Think of the index of all the words that show up in one document as a “signature” for that document, and then the words you enter in to the search box as another “signature.” An algorithm then can compare the signatures and see how closely they match. In fact, it can compare all the signatures of all the documents, to the signature of your search terms and give you back a list of the most relevant to the least relevant documents.

This is very similar to how it is done with experience signatures. We can create signatures for all the editorially designed digital experiences. For instance:

  • a campaign that includes a newsletter
  • with a link back to a landing page with an article link on a website
  • that has a CTA to a form to fill to get a more detailed whitepaper about what the article covers
  • that enters the data into a CRM
  • that triggers a follow-up email
  • that invites the recipient to follow on Twitter by clicking a link

That digital-experience sequence will be given a signature to represent it mathematically. All the designed experiences will get their own signature. Then, as users start to engage with the various digital channels, creating a stream of data that is being collected, signatures will be created for all the experiences they have. This is true whether they were planned out by the experience managers or not.

Now the magic starts to happen. Partial experiences that users have that were not planned can then be delivered as intersections with the designed experiences. Consider someone who winds up on the landing page from a search engine rather than because they opened the newsletter and clicked through. What experience should they get? If I can collect what the user has done so far, I might find a match in a designed sequence. The user’s digital experience may have started out differently but had a content item in common with a designed sequence. So now the site offers the dynamic CTA, instead of the default link for the page.

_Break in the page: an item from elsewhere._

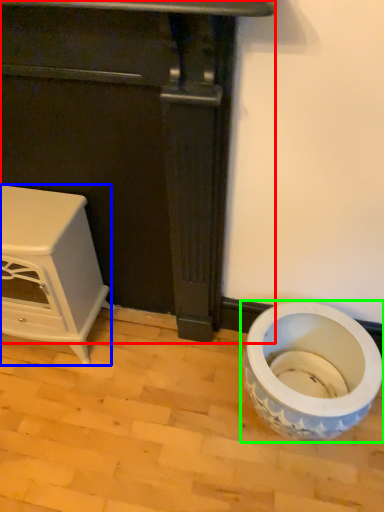 Question: Which object is positioned closest to furniture (highlighted by a red box)? Select from furniture (highlighted by a blue box) and toilet (highlighted by a green box).

Choices:
 (A) furniture
 (B) toilet

Answer: (A)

Or the signature matches a different sequence with another CTA more closely, and so that CTA is offered from this landing page instead. If the CTA is successful, the signature of that sequence will gain more weight. Doing this in a rules-based system is overwhelming and could take an army of experience managers to track and anticipate all the possible ways to move in and out of interactions and implicitly designate content or experiences for each of those options. With dynamic sequences in a unified solution, you don’t need an army.

Experiences are channel-aware, automatically altering messaging and content if the user is on a mobile device (now) when he or she was at a desktop an hour ago. Matching the right digital experience with the right customer at the right time then will be as easy as getting someone to find the right web page by typing in a few words in a text box. Once you are delivering results for your business with real unified digital experiences, maybe instead of a conductor they will call you a digital experience magician.

Conclusion

This is a high-level introduction to some of the ideas that shape Unified Digital Experience. Over the next several weeks, we will be digging deeper into the concepts mentioned and start to map them to more concrete ideas and steps to take and how Episerver’s Digital Experience Cloud platform can help you transform your business through Unified Digital Experiences.